ママの手料理

「あーただいまぁー………疲れた無理無理死ぬ寝る、うああぁー……」


日が暮れる前からバイトに行っていた大也が帰ってきたのは、私達が久しぶりに早く帰ってきた琥珀も交ぜて夜ご飯を食べている最中だった。


「お帰りなさい、早かったんですね」


育ち盛りだからか、私の隣でずるずると物凄い勢いでラーメンを口に運んでいた航海が顔を上げた。


「お帰り、今日ラーメンとチャーハンだけど食べ」


「食べる!笑美、俺にも用意してー!……んー今日ね、本当は夜まで働く予定だったんだけどちょっと女の人とほら、夕方から良い感じのムードになってね、それで疲れたから早めに切り上げてきた」


湊さんの言葉の上から発言した彼は、コートと黒いウイッグを外しながらバイト先での説明を始めた。

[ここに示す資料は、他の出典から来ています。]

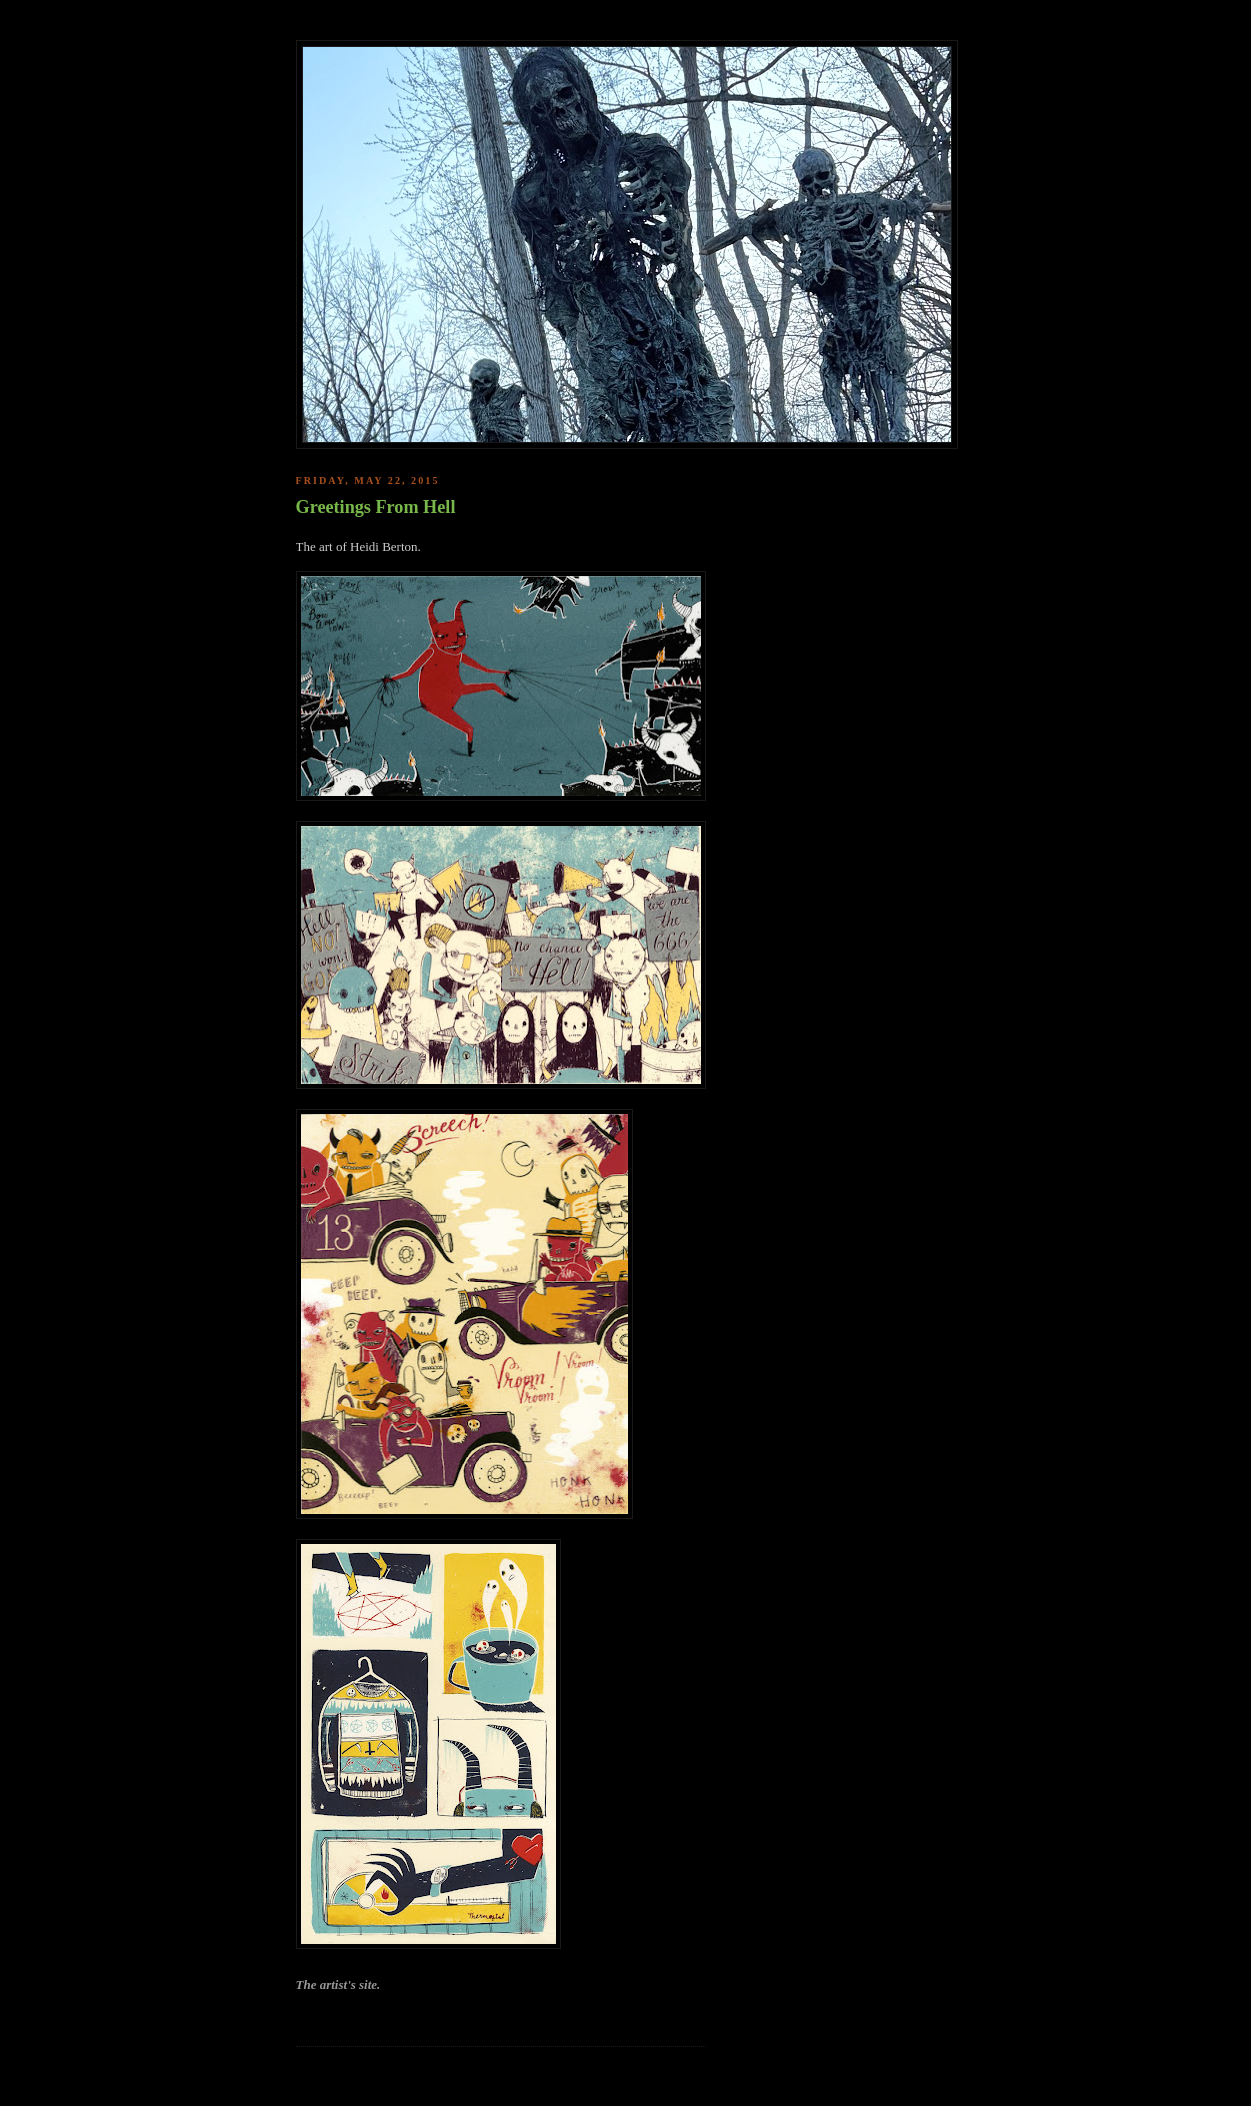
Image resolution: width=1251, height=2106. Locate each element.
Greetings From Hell (376, 507)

「おぉ、夕方からはすげえな。ところで性欲は解消出来たのかよ?」


「いや出来るわけないでしょ。…ってか今食事中でしょ銀子ちゃん!」


にやにやと笑う銀ちゃんをぎろりと睨み付けた彼は、



「あー疲れたよー…あれ、琥珀じゃん!今日早かったの!?てか何、食べさせてあげようか?」


琥珀の姿を見るやいなや、目の色を変えて嬉しそうに尋ねた。